(Saved entries)
= = =

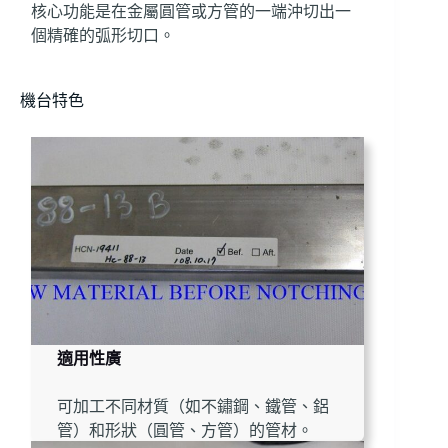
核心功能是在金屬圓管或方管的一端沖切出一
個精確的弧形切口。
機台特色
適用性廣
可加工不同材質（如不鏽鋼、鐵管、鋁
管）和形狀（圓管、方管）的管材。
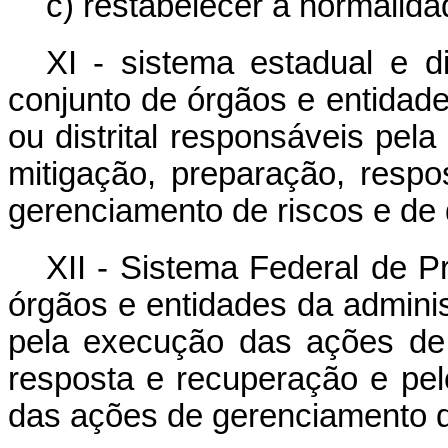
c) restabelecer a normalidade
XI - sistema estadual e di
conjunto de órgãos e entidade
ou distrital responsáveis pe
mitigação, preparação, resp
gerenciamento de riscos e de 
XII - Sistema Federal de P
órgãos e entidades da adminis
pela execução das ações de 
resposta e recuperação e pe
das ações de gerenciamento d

= = =

> [WORK INSTRUCTION]:
Look above for the line with "管）和形狀（圓管、方管）的管材。"; quote it and every line after it, stopping after the line with "órgãos e entidades da adminis", exactly, with nothing added and without pictures.

> [FINISHED EXERCISE]:
管）和形狀（圓管、方管）的管材。
c) restabelecer a normalidade
XI - sistema estadual e di
conjunto de órgãos e entidade
ou distrital responsáveis pe
mitigação, preparação, resp
gerenciamento de riscos e de 
XII - Sistema Federal de P
órgãos e entidades da adminis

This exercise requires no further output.